In re the Claim of Young

— Appeal from a decision of the Unemployment Insurance Appeal Board, filed March 4, 1975, which affirmed the decision of a referee sustaining the initial determination of the Industrial Commissioner disqualifying claimant from receiving benefits on the ground that claimant lost his employment through misconduct. Evidence adduced at the hearing established that the claimant was discharged for drinking intoxicating beverages while on the job and being away from his post without authorization.

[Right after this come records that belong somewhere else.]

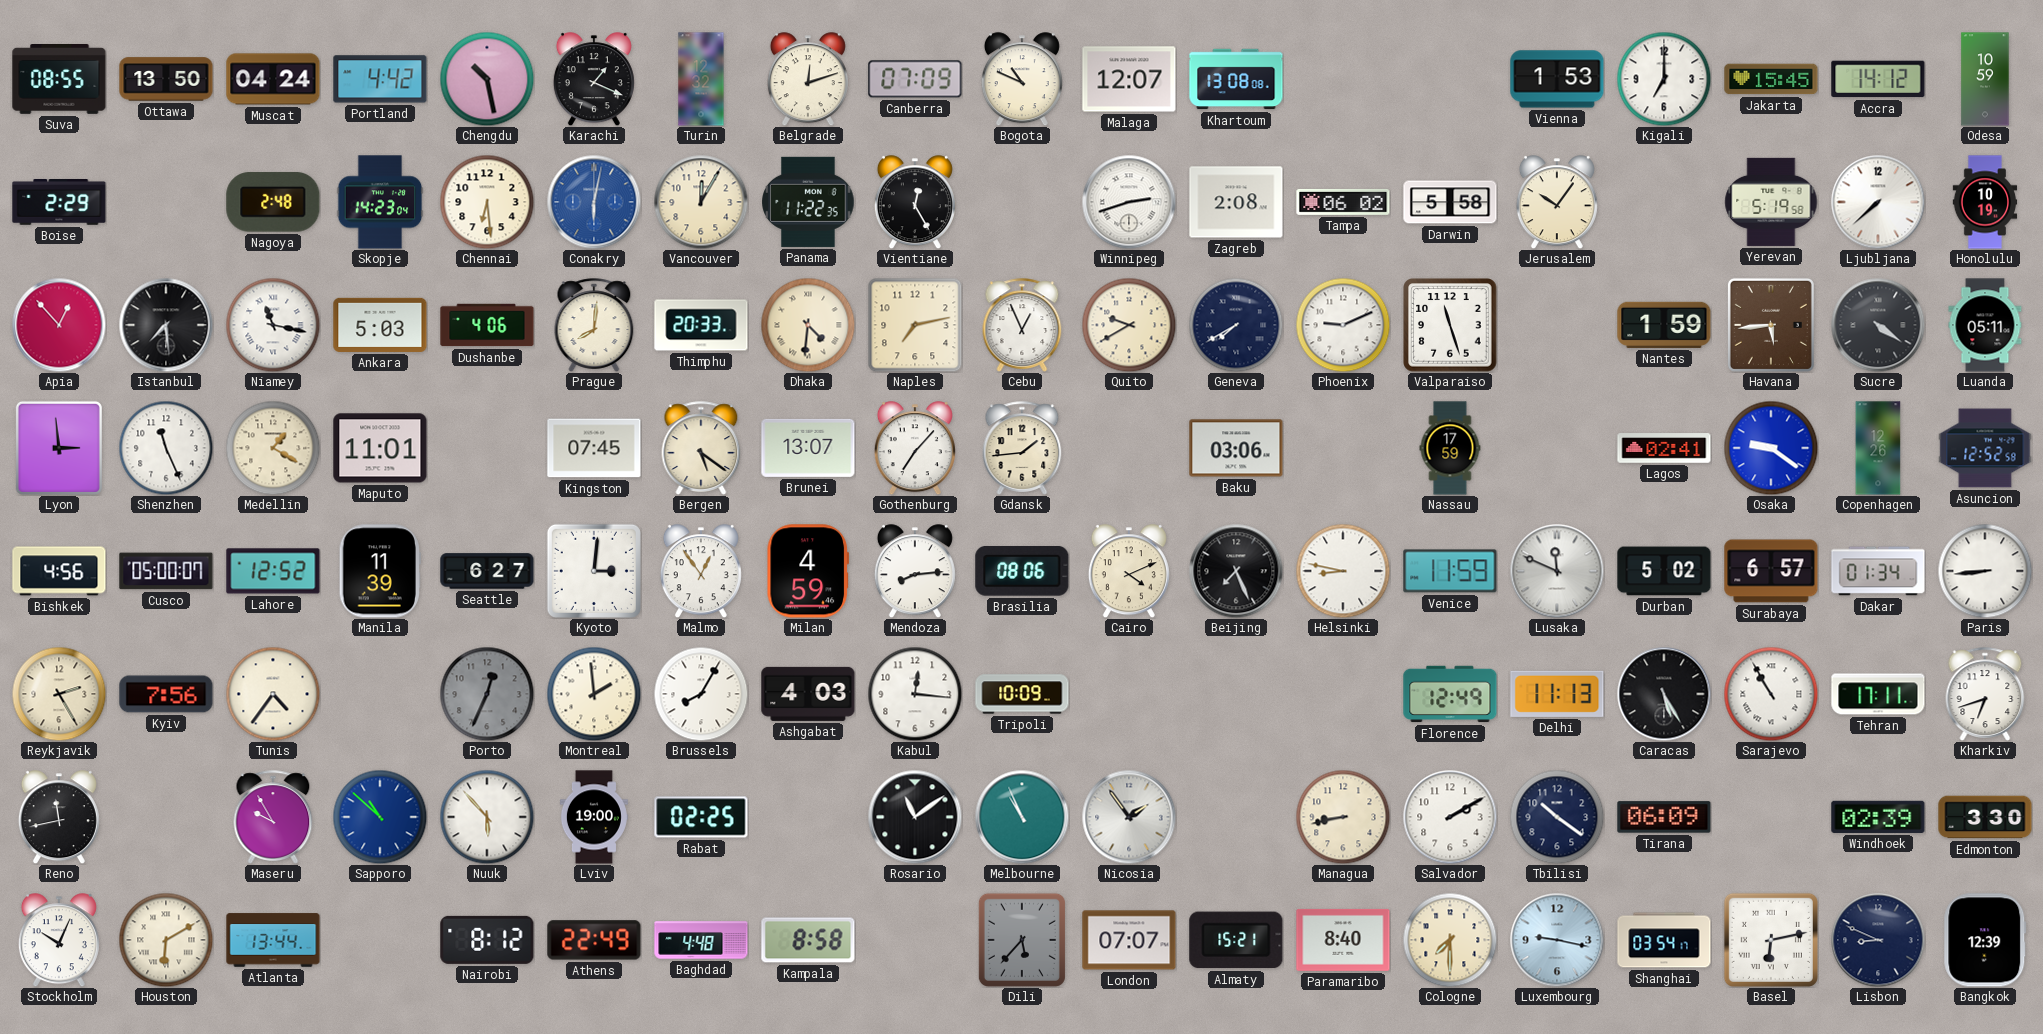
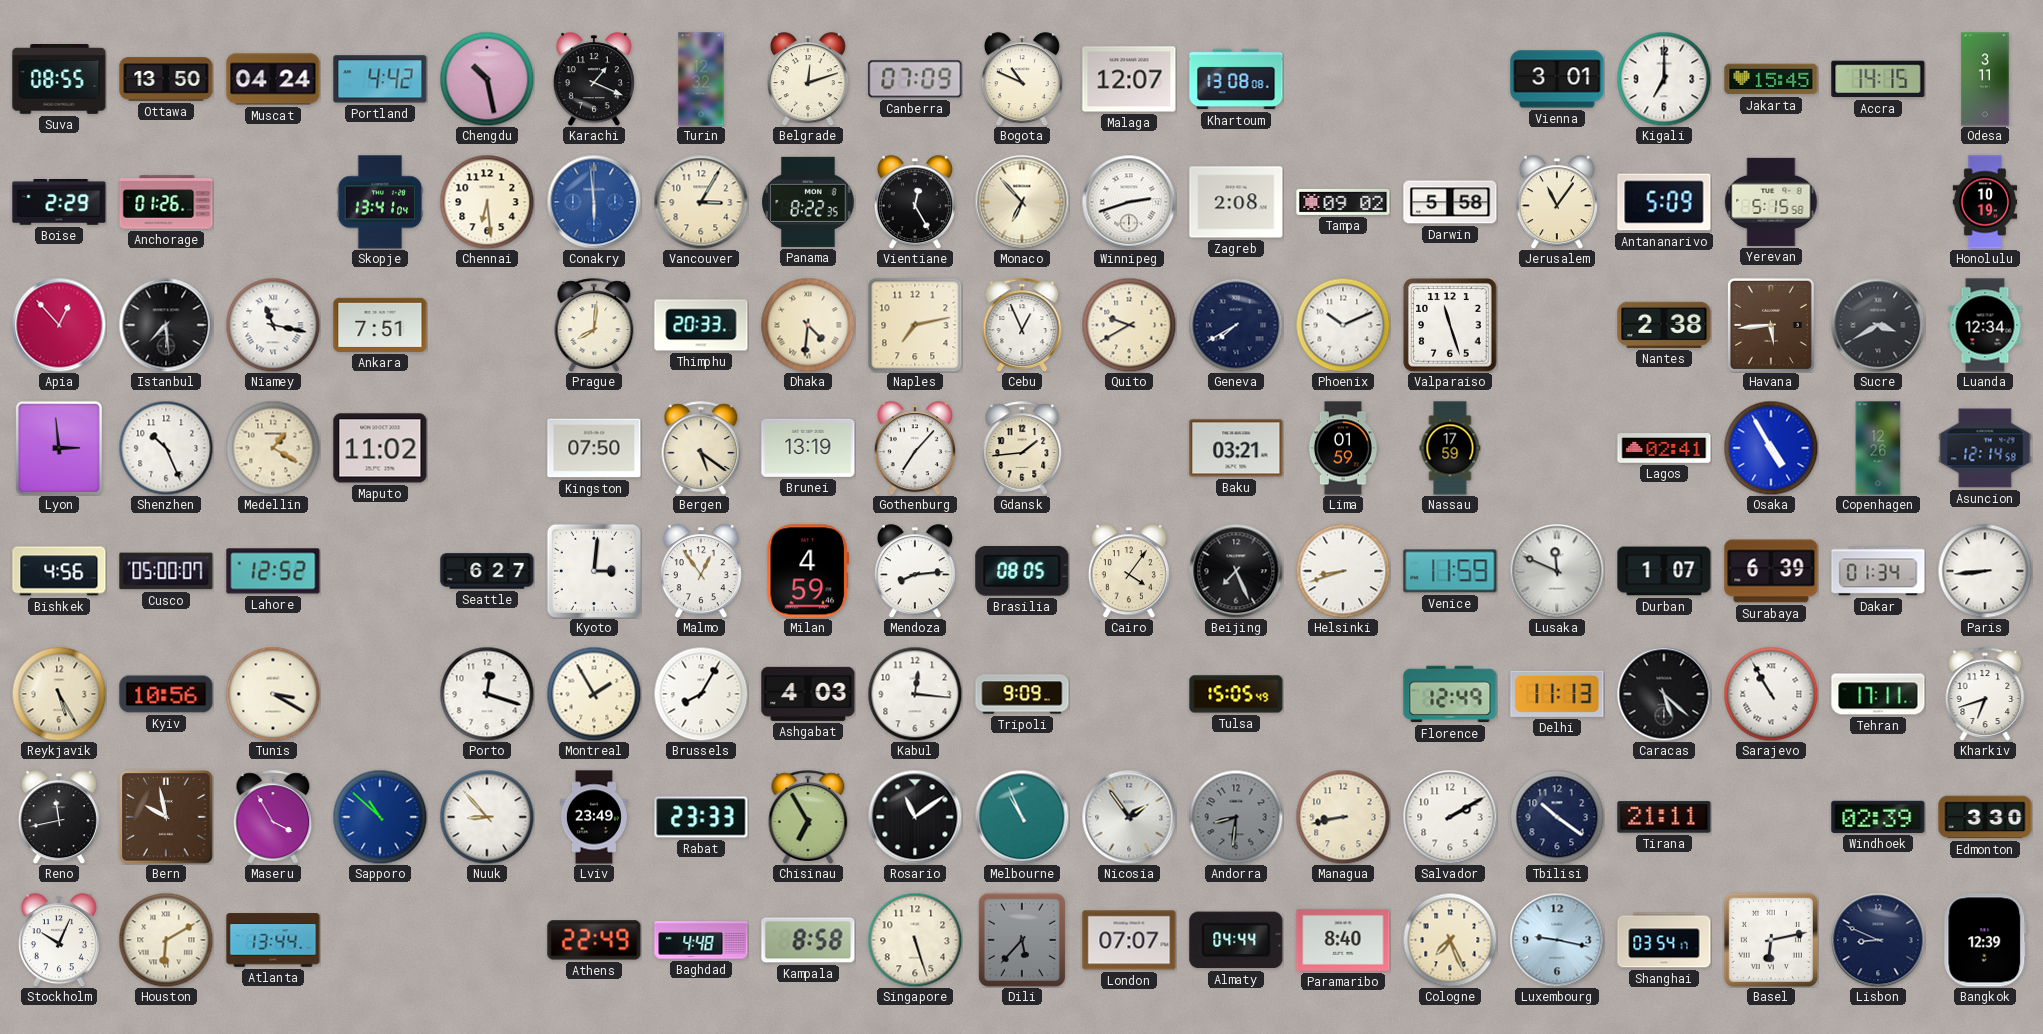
Vienna: 1:53 -> 3:01
Accra: 14:12 -> 14:15
Odesa: 10:59 -> 3:11
Anchorage: none -> 01:26
Nagoya: 2:48 -> none
Skopje: 14:23 -> 13:41
Conakry: 6:02 -> 5:59
Vancouver: 12:05 -> 3:05
Panama: 11:22 -> 8:22
Monaco: none -> 6:53
Tampa: 06:02 -> 09:02
Jerusalem: 10:06 -> 11:06
Antananarivo: none -> 5:09
Yerevan: 5:19 -> 5:15
Ljubljana: 7:38 -> none
Ankara: 5:03 -> 7:51
Dushanbe: 4:06 -> none
Phoenix: 9:11 -> 10:11
Nantes: 1:59 -> 2:38
Sucre: 4:21 -> 3:40
Luanda: 05:11 -> 12:34
Shenzhen: 11:26 -> 10:26
Maputo: 11:01 -> 11:02
Kingston: 07:45 -> 07:50
Brunei: 13:07 -> 13:19
Baku: 03:06 -> 03:21
Lima: none -> 01:59
Osaka: 9:21 -> 4:55
Asuncion: 12:52 -> 12:14
Manila: 11:39 -> none
Brasilia: 08:06 -> 08:05
Cairo: 4:11 -> 4:06
Helsinki: 8:47 -> 8:42
Durban: 5:02 -> 1:07
Surabaya: 6:57 -> 6:39
Reykjavik: 2:25 -> 5:25
Kyiv: 7:56 -> 10:56
Tunis: 4:36 -> 3:20
Porto: 12:34 -> 12:18
Porto dial: grey -> white
Montreal: 1:59 -> 1:55
Tripoli: 10:09 -> 9:09
Tulsa: none -> 15:05
Caracas: 5:25 -> 5:22
Bern: none -> 9:58
Maseru: 9:55 -> 3:55
Nuuk: 5:53 -> 8:53
Lviv: 19:00 -> 23:49
Rabat: 02:25 -> 23:33
Chisinau: none -> 6:55
Andorra: none -> 8:31
Tirana: 06:09 -> 21:11
Nairobi: 8:12 -> none
Singapore: none -> 5:27
Almaty: 15:21 -> 04:44
Cologne: 7:30 -> 7:26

On this appeal, claimant contends that he was denied his constitutional right of due process under the Fourteenth Amendment of the United States Constitution because he was not afforded the opportunity of cross-examination of his employer (Matter of Harper [Levine], 41 AD2d 975). In the instant case, unlike Harper (supra), the employer appeared and testified at a scheduled hearing at which the claimant failed to appear. Claimant’s application to reopen was granted. After claimant again failed to appear at the new hearing, at which the employer’s representative was present, the hearing was closed. When claimant finally arrived, after the case was closed and after the employer had gone, the case was reopened for the purpose of taking the claimant’s testimony. By his failure to appear at the time and place of the hearing, claimant waived his constitutional right to crpss-examine the employer. Decision affirmed, without costs. Herlihy, P. J., Sweeney, Koreman, Larkin and Reynolds, JJ., concur.